Against former winners, the future looks bleak for Katniss and Peeta
Editor's Note: This review contains spoilers of the first "Hunger Games" film.
There's no time to blink in "The Hunger Games: Catching Fire." Thrilling from start to finish, the dystopian sci-fi film picks up the story of Katniss Everdeen (Jennifer Lawrence) and Peeta Mellark (Josh Hutcherson) a few months after their triumph in the 74th Annual Hunger Games, the subject of the first film in the blockbuster series based on the Suzanne Collins trilogy.
"There are no winners, only survivors," mentor Haymitch Abernathy (Woody Harrelson) explains to the constantly paranoid Katniss. Katniss and fellow District 12 contestant Peeta survived the reality show battle to the death in the 74th Hunger Games by wooing the TV audience with their feigned romance and forcing the Gamemakers to declare them co-winners after threatening to eat lethal berries simultaneously as the final two standing.

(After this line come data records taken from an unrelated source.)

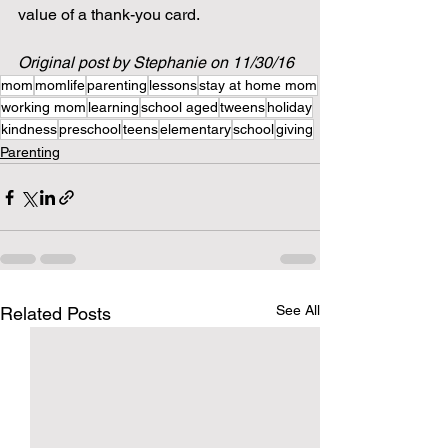
value of a thank-you card.   
Original post by Stephanie on 11/30/16
mom
momlife
parenting
lessons
stay at home mom
working mom
learning
school aged
tweens
holiday
kindness
preschool
teens
elementary
school
giving
Parenting
See All
Related Posts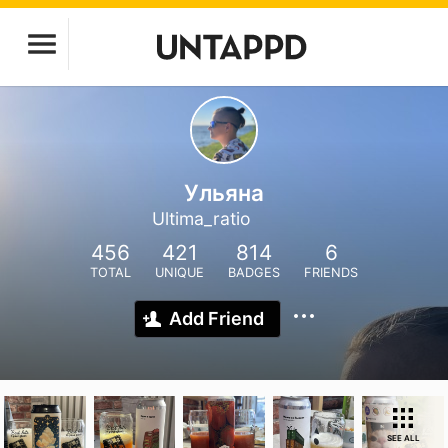
Ульяна
Ultima_ratio
456
421
814
6
TOTAL
UNIQUE
BADGES
FRIENDS
Add Friend
SEE ALL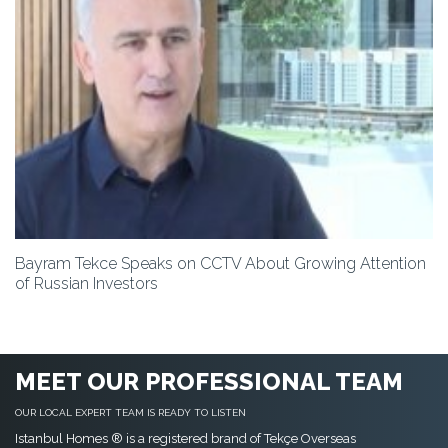
Bayram Tekce Speaks on CCTV About Growing Attention
of Russian Investors
MEET OUR PROFESSIONAL TEAM
OUR LOCAL EXPERT TEAM IS READY TO LISTEN
Istanbul Homes ® is a registered brand of Tekçe Overseas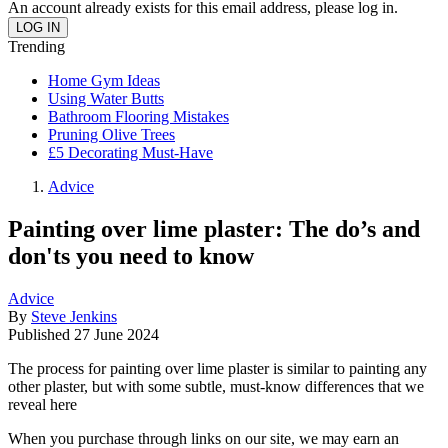
An account already exists for this email address, please log in.
Trending
Home Gym Ideas
Using Water Butts
Bathroom Flooring Mistakes
Pruning Olive Trees
£5 Decorating Must-Have
Advice
Painting over lime plaster: The do’s and
don'ts you need to know
Advice
By
Steve Jenkins
Published
27 June 2024
The process for painting over lime plaster is similar to painting any
other plaster, but with some subtle, must-know differences that we
reveal here
When you purchase through links on our site, we may earn an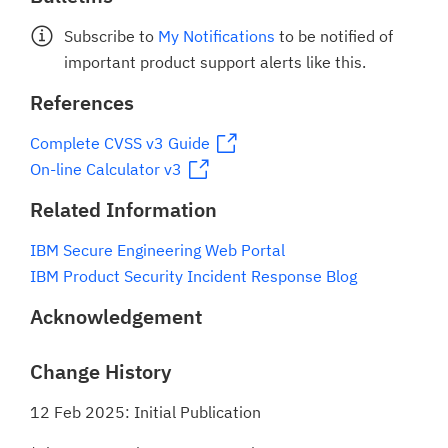
Subscribe to
My Notifications
to be notified of
important product support alerts like this.
References
Complete CVSS v3 Guide
On-line Calculator v3
Related Information
IBM Secure Engineering Web Portal
IBM Product Security Incident Response Blog
Acknowledgement
Change History
12 Feb 2025: Initial Publication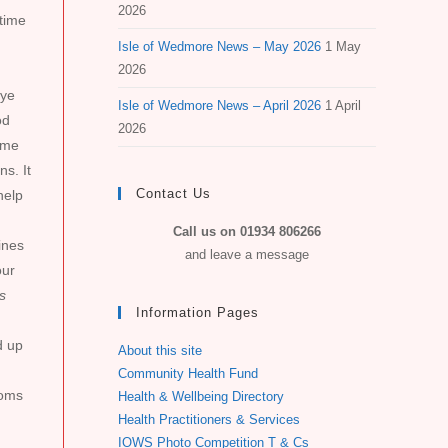
2026
 time
Isle of Wedmore News – May 2026
1 May
2026
eye
Isle of Wedmore News – April 2026
1 April
od
2026
some
s. It
Contact Us
help
Call us on 01934 806266
ines
and leave a message
our
s
Information Pages
d up
About this site
Community Health Fund
toms
Health & Wellbeing Directory
Health Practitioners & Services
IOWS Photo Competition T & Cs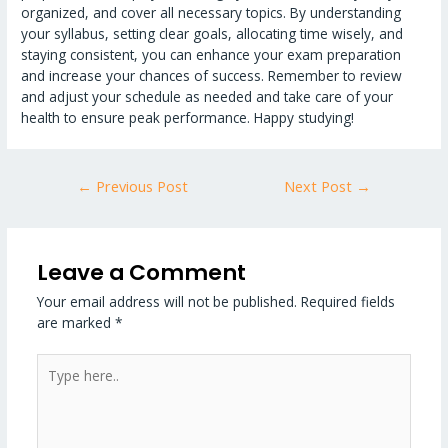
organized, and cover all necessary topics. By understanding
your syllabus, setting clear goals, allocating time wisely, and
staying consistent, you can enhance your exam preparation
and increase your chances of success. Remember to review
and adjust your schedule as needed and take care of your
health to ensure peak performance. Happy studying!
←
Previous Post
Next Post
→
Leave a Comment
Your email address will not be published.
Required fields
are marked
*
Type
here..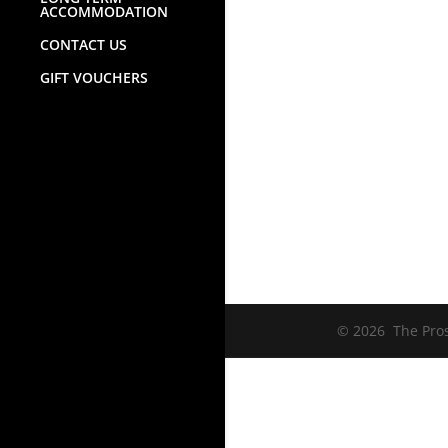
ACCOMMODATION
CONTACT US
GIFT VOUCHERS
© 2026 The Prosp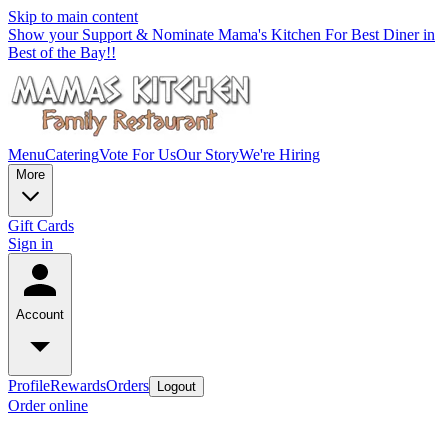
Skip to main content
Show your Support & Nominate Mama's Kitchen For Best Diner in
Best of the Bay!!
Menu
Catering
Vote For Us
Our Story
We're Hiring
More
Gift Cards
Sign in
Account
Profile
Rewards
Orders
Logout
Order online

As "Catching Fire" begins, Katniss and Peeta are set to embark on the Victory Tour across all the districts and the Capitol. President Snow (Donald Sutherland) fears that the public sees Katniss not just as a teenager in love but as a rebel who beat the system. To make sure she does not inspire a popular rebellion, Snow warns Katniss that she must publicly sustain her ruse of being in love with Peeta. Otherwise, her family, her friends and even her coal-mining district could be in jeopardy.
Katniss agrees but Snow still wants "The Girl on Fire" dead. What better opportunity than the Quarter Quell? Every 25 years, the Hunger Games comes with a twist. As President Snow declares the rule of the 75th Games, we see Katniss, Haymitch and Peeta in their respective living rooms. "The male and female tributes will be reaped from the existing pool of winners," he announces. This can only mean one thing for Katniss, the only female winner ever from District 12: she is headed back into the arena.
In "Catching Fire," the arena has one major twist that is the difference between life and death. It is up to the tributes to figure it out. In the meantime, they have poisonous fog, deadly monkeys and giant lightning strikes coming their way. Plus, one early encounter with a force field could spell the end of a popular contestant.
If you liked the action in "The Hunger Games (I)," you will be even more pleased with "Catching Fire." In an attempt to adhere closely to Suzanne Collins's novel, "Hunger Games (I)" director Gary Ross included several scenes that made little sense without being able to delve into Katniss's mind. Smartly, Catching Fire director Francis Lawrence did away with scenes that only a first-person narrator could explain and added new subplots not directly involving Katniss. Plutarch Heavenbee (Philip Seymour Hoffman), the head gamekeeper who played an important yet unknown role to Katniss in the novel, was at the center of drama in the new film, for example.
Lawrence's directing outshines Ross's in other ways as well. During the bloodbath at the beginning of the 74th Games, Ross inserted music and otherwise muted the scene, presumably to avoid the necessary sounds of agony. That was a copout. In Lawrence's scene, by contrast, viewers are not shielded from the slaughter, but as the fallen tributes collapse into the water surrounding the cornucopia, there is no need for much blood. Whereas Ross often used a shaky camera style in a less than successful attempt to put the viewer in the Games, Lawrence's approach with a steady camera gives more of an at-home viewer sense, which is much more visually effective.
The three notable new characters are all well acted. Jeffrey Wright plays the part of Beetee, the District 3 tribute who the book describes as teacher-like and smarter than the other tributes. Sam Claflin portrays Finick Odair, the self-absorbed yet sympathetic winner from District 4. Finally, the best addition of all, Jena Malone plays the impulsive and at times puzzling Johanna Mason.
Those who did not read Catching Fire (and even those who did) may find the movie's ending pretty abrupt. Refer to Google for a more through explanation.
"The Hunger Games: Catching Fire" is rated PG-13 for intense sequences of violence and action, some frightening images, thematic elements, a suggestive situation and language.